Security of Apache DocumentRoot

I have a general question about security of Apache DocumentRoot, which comes from a statement I read when installing Galaxy, a bioinformatic web service and infrastructure. The statement says

"Please note that Galaxy should never be located on disk inside Apache's DocumentRoot.
By default, this would expose all of Galaxy (including datasets) to anyone on the web."

This paragraph is copied from https://wiki.galaxyproject.org/Admin/Config/ApacheProxy

So the question is what's the difference between putting some contents in DocumentRoot vs putting in a sub-directory of DocumentRoot? Even if the contents are put in a sub-directory, by default, would it also be true that all the contents will be exposed to anyone on the web?

If I put the contents in DocumentRoot of an SSL server, and only allow authenticated and authorized users to access, would this resolve the world-wide access issue?

Update: Thank you all for your thoughtful answers. I think I had all my questions answered. To summarize:

  1. A sub-directory in DocumentRoot will be accessible to everyone unless it has different permissions set.

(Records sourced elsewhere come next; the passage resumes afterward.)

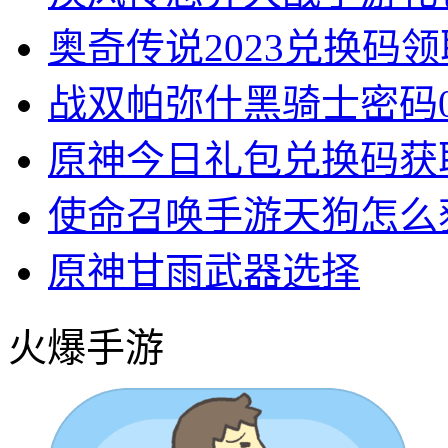
奥奇传说2023兑换码
战双帕弥什黑骑士密码0
原神今日礼包兑换码获
使命召唤手游天狗怎么
原神甘雨武器选择
火爆手游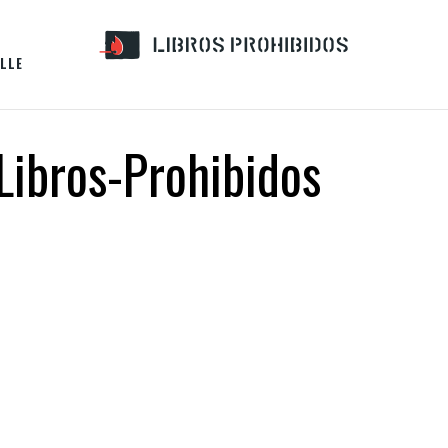
LLE
Libros-Prohibidos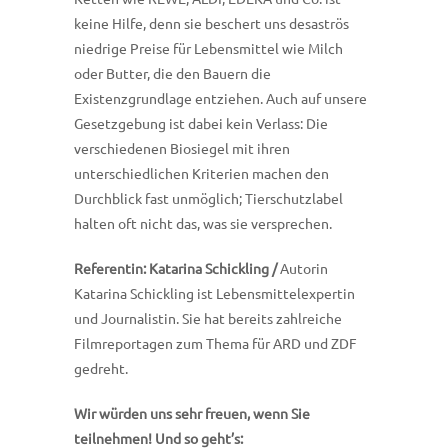
keine Hilfe, denn sie beschert uns desaströs
niedrige Preise für Lebensmittel wie Milch
oder Butter, die den Bauern die
Existenzgrundlage entziehen. Auch auf unsere
Gesetzgebung ist dabei kein Verlass: Die
verschiedenen Biosiegel mit ihren
unterschiedlichen Kriterien machen den
Durchblick fast unmöglich; Tierschutzlabel
halten oft nicht das, was sie versprechen.
Referentin: Katarina Schickling
/
Autorin
Katarina Schickling ist Lebensmittelexpertin
und Journalistin. Sie hat bereits zahlreiche
Filmreportagen zum Thema für ARD und ZDF
gedreht.
Wir würden uns sehr freuen, wenn Sie
teilnehmen! Und so geht’s: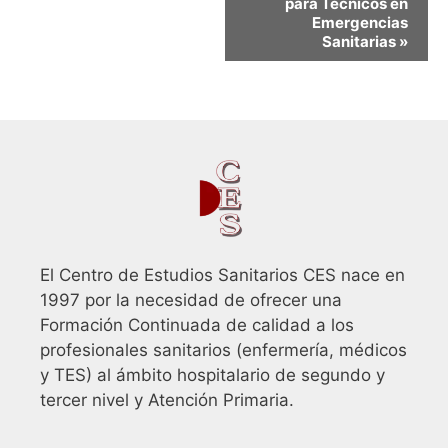
para Técnicos en
g
Emergencias
a
Sanitarias
»
c
i
ó
n
d
e
l
E
El Centro de Estudios Sanitarios CES nace en
v
1997 por la necesidad de ofrecer una
e
Formación Continuada de calidad a los
n
profesionales sanitarios (enfermería, médicos
t
y TES) al ámbito hospitalario de segundo y
tercer nivel y Atención Primaria.
o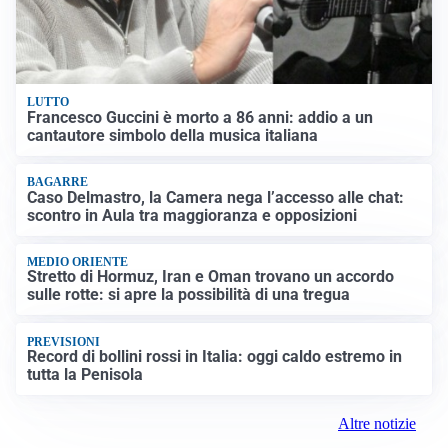
LUTTO
Francesco Guccini è morto a 86 anni: addio a un
cantautore simbolo della musica italiana
BAGARRE
Caso Delmastro, la Camera nega l’accesso alle chat:
scontro in Aula tra maggioranza e opposizioni
MEDIO ORIENTE
Stretto di Hormuz, Iran e Oman trovano un accordo
sulle rotte: si apre la possibilità di una tregua
PREVISIONI
Record di bollini rossi in Italia: oggi caldo estremo in
tutta la Penisola
Altre notizie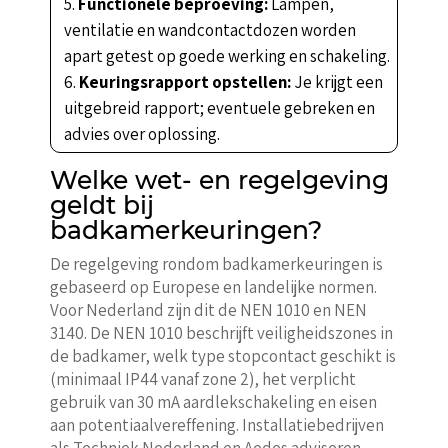
Functionele beproeving:
Lampen,
ventilatie en wandcontactdozen worden
apart getest op goede werking en schakeling.
Keuringsrapport opstellen:
Je krijgt een
uitgebreid rapport; eventuele gebreken en
advies over oplossing.
Welke wet- en regelgeving
geldt bij
badkamerkeuringen?
De regelgeving rondom badkamerkeuringen is
gebaseerd op Europese en landelijke normen.
Voor Nederland zijn dit de NEN 1010 en NEN
3140. De NEN 1010 beschrijft veiligheidszones in
de badkamer, welk type stopcontact geschikt is
(minimaal IP44 vanaf zone 2), het verplicht
gebruik van 30 mA aardlekschakeling en eisen
aan potentiaalvereffening. Installatiebedrijven
als Techniek Nederland en Aedes adviseren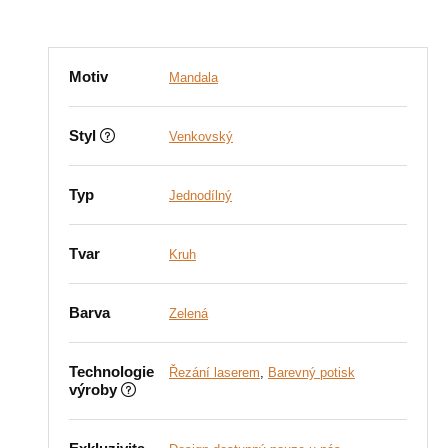
Motiv
Mandala
Styl
Venkovský
Typ
Jednodílný
Tvar
Kruh
Barva
Zelená
Technologie
Řezání laserem
,
Barevný potisk
výroby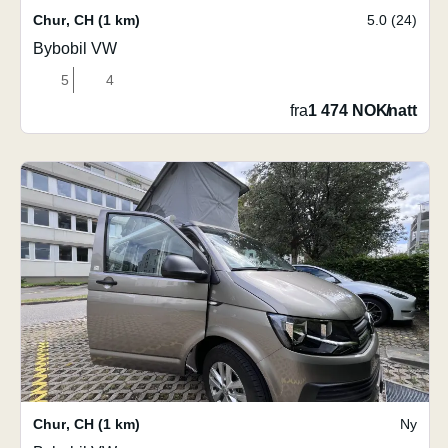
Chur
,
CH
(1 km)
5.0 (24)
Bybobil VW
5
4
fra
1 474 NOK
/
natt
Chur
,
CH
(1 km)
Ny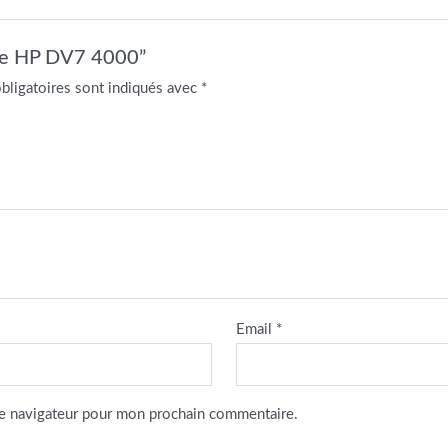
able HP DV7 4000”
bligatoires sont indiqués avec
*
Email
*
le navigateur pour mon prochain commentaire.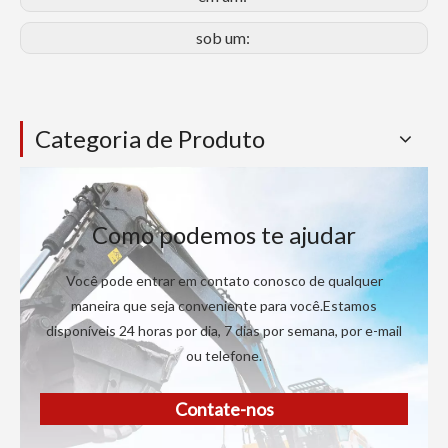
sob um:
Categoria de Produto
Como podemos te ajudar
Você pode entrar em contato conosco de qualquer
maneira que seja conveniente para você.Estamos
disponíveis 24 horas por dia, 7 dias por semana, por e-mail
ou telefone.
Contate-nos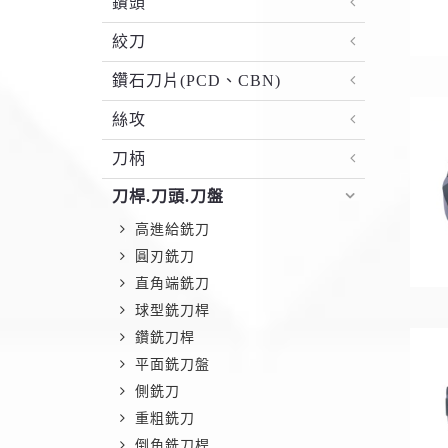
鑽頭
絞刀
鑽石刀片(PCD、CBN)
絲攻
刀柄
刀桿.刀頭.刀盤
高進給銑刀
圓刃銑刀
直角端銑刀
球型銑刀桿
鑽銑刀桿
平面銑刀盤
側銑刀
重粗銑刀
倒角銑刀桿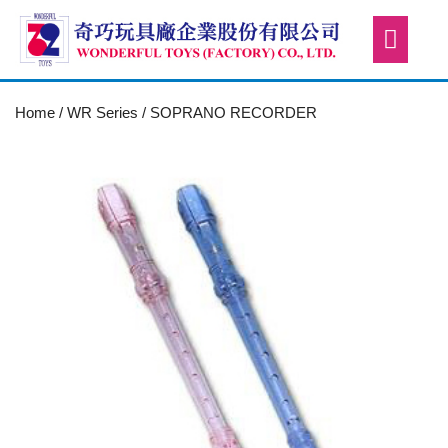
Home
/
WR Series
/ SOPRANO RECORDER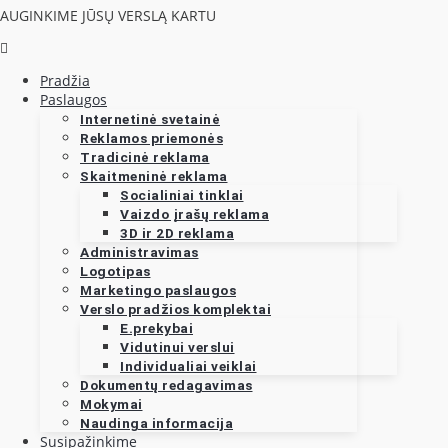
AUGINKIME JŪSŲ VERSLĄ KARTU
Pradžia
Paslaugos
Internetinė svetainė
Reklamos priemonės
Tradicinė reklama
Skaitmeninė reklama
Socialiniai tinklai
Vaizdo įrašų reklama
3D ir 2D reklama
Administravimas
Logotipas
Marketingo paslaugos
Verslo pradžios komplektai
E.prekybai
Vidutinui verslui
Individualiai veiklai
Dokumentų redagavimas
Mokymai
Naudinga informacija
Susipažinkime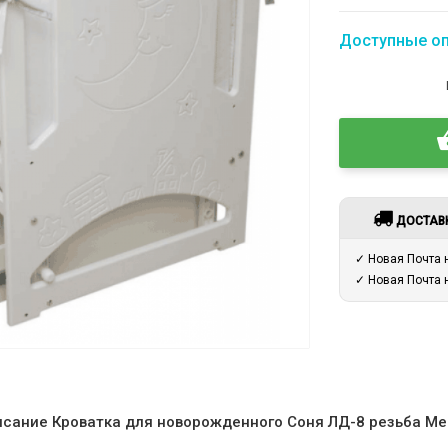
Доступные о
ДОСТАВ
✓ Новая Почта
✓ Новая Почта
сание Кроватка для новорожденного Соня ЛД-8 резьба М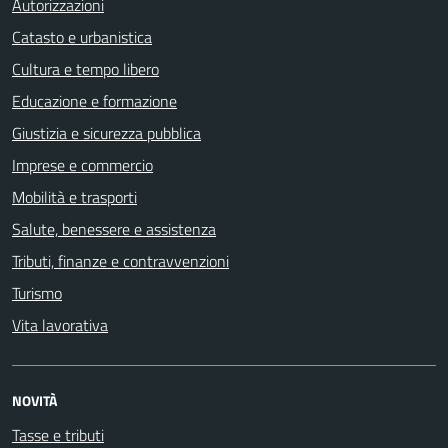
Autorizzazioni
Catasto e urbanistica
Cultura e tempo libero
Educazione e formazione
Giustizia e sicurezza pubblica
Imprese e commercio
Mobilità e trasporti
Salute, benessere e assistenza
Tributi, finanze e contravvenzioni
Turismo
Vita lavorativa
NOVITÀ
Tasse e tributi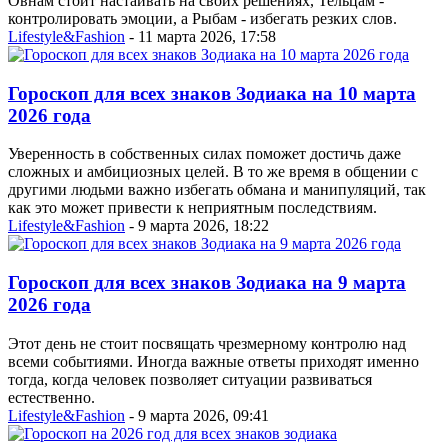
Овнам стоит настаивать на своих решениях, Тельцам -
контролировать эмоции, а Рыбам - избегать резких слов.
Lifestyle&Fashion
- 11 марта 2026, 17:58
Гороскоп для всех знаков Зодиака на 10 марта
2026 года
Уверенность в собственных силах поможет достичь даже
сложных и амбициозных целей. В то же время в общении с
другими людьми важно избегать обмана и манипуляций, так
как это может привести к неприятным последствиям.
Lifestyle&Fashion
- 9 марта 2026, 18:22
Гороскоп для всех знаков Зодиака на 9 марта
2026 года
Этот день не стоит посвящать чрезмерному контролю над
всеми событиями. Иногда важные ответы приходят именно
тогда, когда человек позволяет ситуации развиваться
естественно.
Lifestyle&Fashion
- 9 марта 2026, 09:41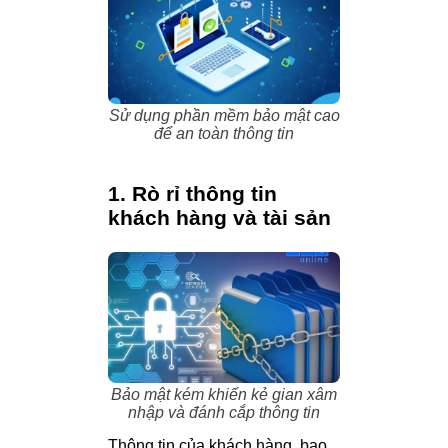
Sử dụng phần mềm bảo mật cao
để an toàn thông tin
1. Rò rỉ thông tin
khách hàng và tài sản
Bảo mật kém khiến kẻ gian xâm
nhập và đánh cắp thông tin
Thông tin của khách hàng, bao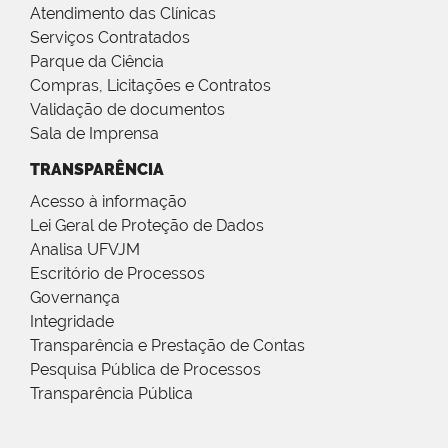
Atendimento das Clínicas
Serviços Contratados
Parque da Ciência
Compras, Licitações e Contratos
Validação de documentos
Sala de Imprensa
TRANSPARÊNCIA
Acesso à informação
Lei Geral de Proteção de Dados
Analisa UFVJM
Escritório de Processos
Governança
Integridade
Transparência e Prestação de Contas
Pesquisa Pública de Processos
Transparência Pública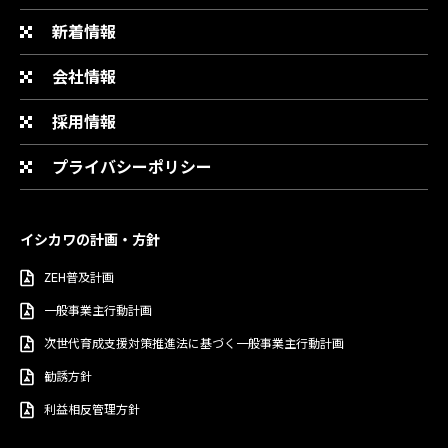
新着情報
会社情報
採用情報
プライバシーポリシー
イシカワの計画・方針
ZEH普及計画
一般事業主行動計画
次世代育成支援対策推進法に基づく一般事業主行動計画
勧誘方針
利益相反管理方針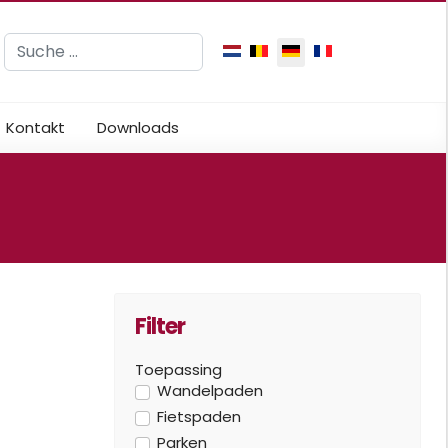
Suchen
Sprache auswählen
Kontakt
Downloads
Filter
Toepassing
Wandelpaden
Fietspaden
Parken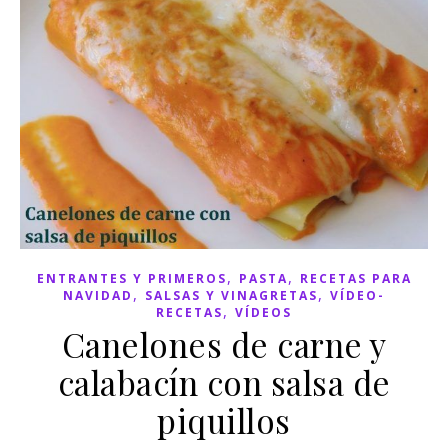
,
,
ENTRANTES Y PRIMEROS
PASTA
RECETAS PARA
,
,
NAVIDAD
SALSAS Y VINAGRETAS
VÍDEO-
,
RECETAS
VÍDEOS
Canelones de carne y
calabacín con salsa de
piquillos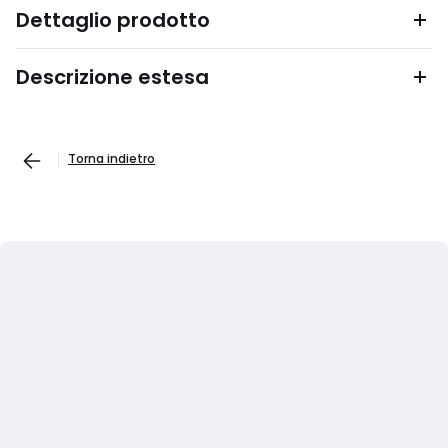
Dettaglio prodotto
Descrizione estesa
Torna indietro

  2. SSL only protect the packets transferred over the networks, not the permission of the files.

  3. Authentication/authorization will limit who can access DocumentRoot.

  4. Unix/Linux file permissions won't affect the access as all files must be accessible by the web server owner.


A subdirectory of the DocumentRoot is still considered within the DocumentRoot.

When some software packages advise against placing part of the package inside DocumentRoot, the intent is that it should be actually outside of the DocumentRoot.

So, for instance, if your DocumentRoot is /var/www/example.com/html you might want to put those files somewhere else entirely, like say /var/www/example.com/restricted

And no, SSL does not solve, nor even address, the concern regarding having sensitive configuration files inside the doc root!


To add to Joe Sniderman's answer, putting files outside the document root makes them inaccessible to a user entering in the url in their browser, but still available to scripts running in the document root.

For instance, you create a report that anonymizes and aggregates user login data. You put the script in your document root as /var/www/example.com/html/report.php so others can see how popular your site is.

Your report must consume the raw user data, so it references a file /var/www/example.com/restricted/login.log as the source. This file is not in the document root and is therefore not accessible except through report.php, which anonymizes the data anyway. You wouldn't want the raw data to be public so you keep that sensitive data away from the document root.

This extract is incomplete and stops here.